The draft warns: “Russia’s military actions, its aggression against Ukraine and, especially since 2014, the significant militarisation on the Crimean peninsula threaten security in the Black Sea region, putting at risk the security of shipping and the exploitation of energy resources.”

To counter this, Romania will intensify cooperation with NATO allies Turkey and Bulgaria, as well as other regional partners, to protect energy and telecommunications infrastructure. The document emphasises “solidary independence”, pursuing national interests while honouring EU and NATO commitments.

Romania’s “strategic partnership with the United States is of extreme importance,” the strategy states. Following Washington’s recent announcement to withdraw some rotational troops, President Dan confirmed ongoing talks with other NATO allies for replacements.

Additional measures include considering minority stake listings of state-owned energy (and potentially defence) companies on the stock exchange to enhance transparency and funding.

Domestic vulnerabilities and reforms. The strategy identifies corruption, inefficient public administration, and weak institutional capacity as primary internal risks, eroding social cohesion, economic performance, and national resilience. Cyberattacks, delays in EU integration for neighbours Moldova and Ukraine, and emerging hybrid threats round out the concerns.

President Dan lambasted bureaucratic inefficiencies: decisions often lack data-driven foundations, information becomes inconsistent within days, and sectors fail to coordinate. “We need to reverse what I mentioned earlier as a weakness – we must have an administration that works with data, with information that remains consistent a week later, and one that integrates the efforts of its various sectors,” he said.

To combat corruption without undermining judicial independence, the strategy proposes accelerating administrative and legislative reforms.

The strategy places the Romanian citizen at its core, as its direct recipient, “a privileged actor and the primary beneficiary of all measures proposed.”

“This document, therefore, is not about the Romanian state itself, but about the fundamental obligations of public institutions toward Romanians,” President Dan emphasised.

Its premises include strengthening liberal democratic values, fully preserving citizens’ rights and freedoms, optimising administration, and adapting institutions to citizens’ expectations. Equally vital are state consolidation through debureaucratisation, digitalisation, and the adoption of new technologies; responsible management of public spending and debt; and applying principles of fair competition and merit-based selection to foster economic freedom and entrepreneurial creativity – “the only genuine sources of community development and individual prosperity.”
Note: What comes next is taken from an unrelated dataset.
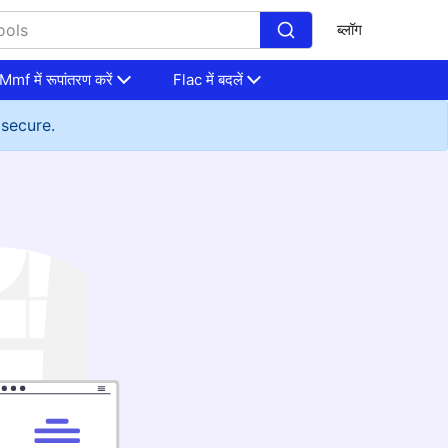
ब्लॉग
Mmf में रूपांतरण करें
Flac में बदलें
 secure.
“All of this demands a transparent and collaborative approach, with institutions operating on principles of honest and responsible cooperation, open to public scrutiny, thus offering real guarantees that Romania becomes a state resilient to internal and external shocks, capable of responding effectively to new threats and security risks,” Dan noted.

Security challenges

The Romanian president stresses that the strategy provides medium-term responses to a security environment “more dramatic than ever before.” Russia’s aggression against Ukraine “has brought war back to Europe, violently altered borders, and, through the long-abandoned logic of spheres of influence, seeks to redefine continental geopolitical balances.”

“The Russian invasion of Ukraine demands our immediate reaction and the mobilisation of significant resources so that our neighbours can resist the aggression and achieve not just a temporary ceasefire, but a just and lasting peace, in line with international law,” he said.

Russian aggression, with its unpredictable and destabilising effects in the Black Sea region, compounds other threats: rising global geopolitical competition, the return to competing economic and security blocs, trade protectionism, the struggle for control over new technologies and rare metals, and the revolution of artificial intelligence – in both civilian and, even more so, military fields.